The paper offers some lessons and recommendations for re-thinking retirement education based on the experience of the pilot project.
Jane Watts, PhD, works on a range of projects, research and development across the lifelong learning sector, focusing particularly on areas of inclusion including refugees, migrant workers, older learners, later life learning and employability issues. Although in theory ‘semi-retired’, she is self employed – carrying out research and development, evaluation and facilitation in the lifelong learning sector. She is a Senior Research Fellow – Learning and Work Institute (LWI, formerly NIACE) and an Associate of the Centre for Policy on Ageing (CPA). In addition to the LWI and CPA, she is currently carrying out work for the Universities of Warwick and Derby, and for Age UK.
Jane is an active member of ESREA’s working group on Education and Learning of Older Adults and the Association of Education and Ageing.
Book via Eventbrite.
Tuesday 11 December 2018, 5.45-7.30pm
Kajal Nisha Patel
The Representation of South Asian Women: Self-sacrifice and Agency (Choice)
Kajal Nisha Patel is a film maker and photographer who works in both the UK and India. Kajal uses photography and story-telling to explore key social issues.
Get your free tickets here
Tuesday, 13 November 2018, 5.45 pm – 7.15 pm
Dr Alexander Hall ‘The Stream of Life: evolution, Julian Huxley, and humanism on the BBC’
Since the first half of the 20th century humanist and rationalist organisations have regularly petitioned the BBC to receive more dedicated airtime for their worldviews. Regularly snubbed by mainstream BBC bigwigs, humanist views nonetheless made it to air by being parachuted into science productions, by figures such as the biologist and science populariser Julian Huxley. In this talk, I will introduce these early connections between scientific shows discussing evolution and what Huxley called his “scientific humanist” worldview. Going beyond the post-war decades, I will explore the legacy of this connection between humanism and scientific programming at the BBC, asking the question whether any of its effects can still be felt in the blockbuster documentaries produced by the Beeb today?

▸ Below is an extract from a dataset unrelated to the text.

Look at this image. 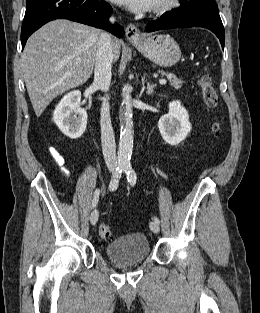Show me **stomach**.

Alexander Hall is a historian based at the University of Birmingham whose primary area of interest is the intersection between scientific knowledge, the media, and the environment. Dr Hall’s current research explores how the media have represented evolutionary theory and religion during the second half of the twentieth‐century. Previously, his research explored how scientists have gained positions of expertise in society and used the media to communicate complex theories to the public. He is President of the International Commission for the History of Meteorology, and Recorder for the History of Science section at the British Science Association.
Tuesday, 9 October 2018, 5.45 pm – 7.15 pm
Sir Alan Tuckett, ‘Barking in the wilderness? : Making the case for adult learning’
“How is it that at a time when there has never been a greater need for adult learning, there is so little public commitment to securing an informed democracy with critically engaged citizens. The onset of the fourth industrial revolution, greater longevity, climate change, and Brexit all pose challenges that cry out for opportunities to understand, adapt to and to shape change. Yet governments continue to be wedded to an exclusive and utilitarian focus on initial education and training. The talk will consider this conundrum and how best we can make the case for adult learning in challenging times.”